→ **What you should do**
Everything from the line containing "оповістка про перевантаження пристрою змушує" through the line containing "ในส่วนเบรกเกอร์โซลิดสเตรทนี้ จะมีอุปกรณ์" should be repeated exactly, and nothing else from the data.
(Beginning of Given entries)
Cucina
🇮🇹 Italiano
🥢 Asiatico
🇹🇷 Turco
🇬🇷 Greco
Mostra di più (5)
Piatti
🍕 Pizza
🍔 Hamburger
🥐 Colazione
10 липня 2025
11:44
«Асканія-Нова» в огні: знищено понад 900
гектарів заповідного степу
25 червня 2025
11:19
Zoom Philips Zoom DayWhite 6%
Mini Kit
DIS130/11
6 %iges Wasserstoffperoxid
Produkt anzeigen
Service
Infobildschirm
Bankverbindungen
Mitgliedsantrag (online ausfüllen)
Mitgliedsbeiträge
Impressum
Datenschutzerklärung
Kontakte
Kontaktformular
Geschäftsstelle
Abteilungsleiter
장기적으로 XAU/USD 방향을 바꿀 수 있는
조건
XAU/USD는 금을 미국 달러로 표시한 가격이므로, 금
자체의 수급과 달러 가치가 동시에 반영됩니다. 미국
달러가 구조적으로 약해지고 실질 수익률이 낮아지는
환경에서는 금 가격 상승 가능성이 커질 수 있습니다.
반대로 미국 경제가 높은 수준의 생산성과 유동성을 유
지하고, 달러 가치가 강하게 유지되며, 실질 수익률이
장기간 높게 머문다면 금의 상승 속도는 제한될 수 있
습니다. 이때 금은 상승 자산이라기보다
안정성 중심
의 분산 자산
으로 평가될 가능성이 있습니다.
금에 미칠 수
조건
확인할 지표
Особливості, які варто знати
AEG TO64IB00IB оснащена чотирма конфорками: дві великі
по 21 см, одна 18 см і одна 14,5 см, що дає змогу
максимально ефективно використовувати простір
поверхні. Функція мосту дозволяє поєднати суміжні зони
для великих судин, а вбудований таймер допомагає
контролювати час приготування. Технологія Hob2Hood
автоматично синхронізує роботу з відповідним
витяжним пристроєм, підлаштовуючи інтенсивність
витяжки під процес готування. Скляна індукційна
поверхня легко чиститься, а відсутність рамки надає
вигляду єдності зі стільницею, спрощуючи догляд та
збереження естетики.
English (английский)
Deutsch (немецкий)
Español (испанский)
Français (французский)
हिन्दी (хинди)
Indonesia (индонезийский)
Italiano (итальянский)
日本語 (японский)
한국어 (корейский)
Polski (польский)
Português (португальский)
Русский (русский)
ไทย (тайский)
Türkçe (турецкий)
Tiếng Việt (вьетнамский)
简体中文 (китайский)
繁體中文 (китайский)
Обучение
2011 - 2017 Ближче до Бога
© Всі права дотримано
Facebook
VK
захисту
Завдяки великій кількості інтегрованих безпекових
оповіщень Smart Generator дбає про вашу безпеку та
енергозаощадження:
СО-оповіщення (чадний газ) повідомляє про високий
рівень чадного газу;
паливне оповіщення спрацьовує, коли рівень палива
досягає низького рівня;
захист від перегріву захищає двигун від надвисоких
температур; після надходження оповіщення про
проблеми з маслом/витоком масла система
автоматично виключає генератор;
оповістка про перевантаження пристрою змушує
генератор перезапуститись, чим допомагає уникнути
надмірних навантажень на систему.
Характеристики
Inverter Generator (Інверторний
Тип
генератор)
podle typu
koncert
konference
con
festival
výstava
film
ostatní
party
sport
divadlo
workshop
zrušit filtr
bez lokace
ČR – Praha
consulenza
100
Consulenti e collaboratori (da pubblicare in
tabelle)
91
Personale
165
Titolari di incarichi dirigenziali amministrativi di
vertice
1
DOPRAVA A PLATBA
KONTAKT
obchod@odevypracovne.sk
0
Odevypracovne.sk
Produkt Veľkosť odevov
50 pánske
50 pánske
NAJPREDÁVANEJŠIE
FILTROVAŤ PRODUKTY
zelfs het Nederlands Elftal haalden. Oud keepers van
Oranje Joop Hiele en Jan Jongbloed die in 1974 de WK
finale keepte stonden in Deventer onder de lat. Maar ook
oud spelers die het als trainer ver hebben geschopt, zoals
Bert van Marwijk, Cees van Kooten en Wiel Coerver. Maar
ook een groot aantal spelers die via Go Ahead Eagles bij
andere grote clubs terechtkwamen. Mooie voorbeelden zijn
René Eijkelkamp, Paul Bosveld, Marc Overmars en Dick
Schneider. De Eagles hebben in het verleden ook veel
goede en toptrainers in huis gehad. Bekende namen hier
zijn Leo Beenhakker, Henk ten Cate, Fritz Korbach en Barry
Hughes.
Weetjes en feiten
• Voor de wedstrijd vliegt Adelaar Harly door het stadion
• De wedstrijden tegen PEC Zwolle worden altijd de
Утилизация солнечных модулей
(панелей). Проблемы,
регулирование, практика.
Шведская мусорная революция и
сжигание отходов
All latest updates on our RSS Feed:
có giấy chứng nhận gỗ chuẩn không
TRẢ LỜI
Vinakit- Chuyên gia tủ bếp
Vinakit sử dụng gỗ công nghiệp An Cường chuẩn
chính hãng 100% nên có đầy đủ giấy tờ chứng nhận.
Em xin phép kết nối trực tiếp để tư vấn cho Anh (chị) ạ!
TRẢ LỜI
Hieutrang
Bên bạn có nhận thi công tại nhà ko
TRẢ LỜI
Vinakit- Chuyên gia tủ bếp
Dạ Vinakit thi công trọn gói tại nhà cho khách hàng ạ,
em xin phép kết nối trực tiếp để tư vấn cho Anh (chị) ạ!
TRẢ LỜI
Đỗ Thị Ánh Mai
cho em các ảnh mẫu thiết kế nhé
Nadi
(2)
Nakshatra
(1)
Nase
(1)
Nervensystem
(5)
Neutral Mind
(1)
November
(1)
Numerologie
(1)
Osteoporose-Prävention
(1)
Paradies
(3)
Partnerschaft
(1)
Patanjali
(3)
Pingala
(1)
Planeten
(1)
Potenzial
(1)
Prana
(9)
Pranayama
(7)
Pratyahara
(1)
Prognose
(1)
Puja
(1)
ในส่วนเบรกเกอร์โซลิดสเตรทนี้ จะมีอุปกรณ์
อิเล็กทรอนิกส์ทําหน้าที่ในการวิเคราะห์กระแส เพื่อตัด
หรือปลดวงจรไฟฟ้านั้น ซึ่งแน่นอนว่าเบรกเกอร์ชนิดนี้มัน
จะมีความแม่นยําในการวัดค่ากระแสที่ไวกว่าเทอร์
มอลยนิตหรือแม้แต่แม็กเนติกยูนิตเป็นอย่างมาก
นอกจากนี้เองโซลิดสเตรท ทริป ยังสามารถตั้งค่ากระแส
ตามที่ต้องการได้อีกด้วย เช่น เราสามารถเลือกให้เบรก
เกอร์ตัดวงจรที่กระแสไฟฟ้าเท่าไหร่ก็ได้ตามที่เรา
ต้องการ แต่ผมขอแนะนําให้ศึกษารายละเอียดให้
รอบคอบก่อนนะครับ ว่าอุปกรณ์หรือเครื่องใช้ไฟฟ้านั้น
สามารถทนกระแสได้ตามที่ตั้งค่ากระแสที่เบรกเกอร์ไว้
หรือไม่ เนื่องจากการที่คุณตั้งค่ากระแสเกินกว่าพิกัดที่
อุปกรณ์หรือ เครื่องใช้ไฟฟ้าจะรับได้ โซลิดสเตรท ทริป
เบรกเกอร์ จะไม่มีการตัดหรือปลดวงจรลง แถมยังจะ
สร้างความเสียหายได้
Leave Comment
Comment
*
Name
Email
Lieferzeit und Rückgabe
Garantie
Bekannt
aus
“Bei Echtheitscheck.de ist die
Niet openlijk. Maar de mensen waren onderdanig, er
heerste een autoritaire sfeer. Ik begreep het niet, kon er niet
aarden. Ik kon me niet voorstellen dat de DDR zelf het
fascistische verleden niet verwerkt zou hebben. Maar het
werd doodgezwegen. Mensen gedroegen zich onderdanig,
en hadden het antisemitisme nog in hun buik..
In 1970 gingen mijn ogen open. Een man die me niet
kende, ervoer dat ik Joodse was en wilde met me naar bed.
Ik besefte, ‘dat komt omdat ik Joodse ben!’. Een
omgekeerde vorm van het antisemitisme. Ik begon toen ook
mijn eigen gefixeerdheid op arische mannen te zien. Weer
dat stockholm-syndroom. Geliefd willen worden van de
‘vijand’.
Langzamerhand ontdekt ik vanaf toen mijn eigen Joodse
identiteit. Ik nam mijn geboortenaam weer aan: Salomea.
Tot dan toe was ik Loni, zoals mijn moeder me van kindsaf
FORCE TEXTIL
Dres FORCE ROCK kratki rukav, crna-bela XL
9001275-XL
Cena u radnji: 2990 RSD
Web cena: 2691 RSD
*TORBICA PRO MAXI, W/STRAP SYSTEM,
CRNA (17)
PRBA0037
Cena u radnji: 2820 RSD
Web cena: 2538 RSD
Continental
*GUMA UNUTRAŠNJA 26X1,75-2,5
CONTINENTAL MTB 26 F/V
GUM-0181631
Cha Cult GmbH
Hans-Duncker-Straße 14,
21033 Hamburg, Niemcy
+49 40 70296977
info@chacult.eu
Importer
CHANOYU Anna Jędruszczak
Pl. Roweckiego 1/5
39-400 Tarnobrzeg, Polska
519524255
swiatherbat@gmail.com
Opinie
(End of Given entries)
→ **Response box**
оповістка про перевантаження пристрою змушує
генератор перезапуститись, чим допомагає уникнути
надмірних навантажень на систему.
Характеристики
Inverter Generator (Інверторний
Тип
генератор)
podle typu
koncert
konference
con
festival
výstava
film
ostatní
party
sport
divadlo
workshop
zrušit filtr
bez lokace
ČR – Praha
consulenza
100
Consulenti e collaboratori (da pubblicare in
tabelle)
91
Personale
165
Titolari di incarichi dirigenziali amministrativi di
vertice
1
DOPRAVA A PLATBA
KONTAKT
obchod@odevypracovne.sk
0
Odevypracovne.sk
Produkt Veľkosť odevov
50 pánske
50 pánske
NAJPREDÁVANEJŠIE
FILTROVAŤ PRODUKTY
zelfs het Nederlands Elftal haalden. Oud keepers van
Oranje Joop Hiele en Jan Jongbloed die in 1974 de WK
finale keepte stonden in Deventer onder de lat. Maar ook
oud spelers die het als trainer ver hebben geschopt, zoals
Bert van Marwijk, Cees van Kooten en Wiel Coerver. Maar
ook een groot aantal spelers die via Go Ahead Eagles bij
andere grote clubs terechtkwamen. Mooie voorbeelden zijn
René Eijkelkamp, Paul Bosveld, Marc Overmars en Dick
Schneider. De Eagles hebben in het verleden ook veel
goede en toptrainers in huis gehad. Bekende namen hier
zijn Leo Beenhakker, Henk ten Cate, Fritz Korbach en Barry
Hughes.
Weetjes en feiten
• Voor de wedstrijd vliegt Adelaar Harly door het stadion
• De wedstrijden tegen PEC Zwolle worden altijd de
Утилизация солнечных модулей
(панелей). Проблемы,
регулирование, практика.
Шведская мусорная революция и
сжигание отходов
All latest updates on our RSS Feed:
có giấy chứng nhận gỗ chuẩn không
TRẢ LỜI
Vinakit- Chuyên gia tủ bếp
Vinakit sử dụng gỗ công nghiệp An Cường chuẩn
chính hãng 100% nên có đầy đủ giấy tờ chứng nhận.
Em xin phép kết nối trực tiếp để tư vấn cho Anh (chị) ạ!
TRẢ LỜI
Hieutrang
Bên bạn có nhận thi công tại nhà ko
TRẢ LỜI
Vinakit- Chuyên gia tủ bếp
Dạ Vinakit thi công trọn gói tại nhà cho khách hàng ạ,
em xin phép kết nối trực tiếp để tư vấn cho Anh (chị) ạ!
TRẢ LỜI
Đỗ Thị Ánh Mai
cho em các ảnh mẫu thiết kế nhé
Nadi
(2)
Nakshatra
(1)
Nase
(1)
Nervensystem
(5)
Neutral Mind
(1)
November
(1)
Numerologie
(1)
Osteoporose-Prävention
(1)
Paradies
(3)
Partnerschaft
(1)
Patanjali
(3)
Pingala
(1)
Planeten
(1)
Potenzial
(1)
Prana
(9)
Pranayama
(7)
Pratyahara
(1)
Prognose
(1)
Puja
(1)
ในส่วนเบรกเกอร์โซลิดสเตรทนี้ จะมีอุปกรณ์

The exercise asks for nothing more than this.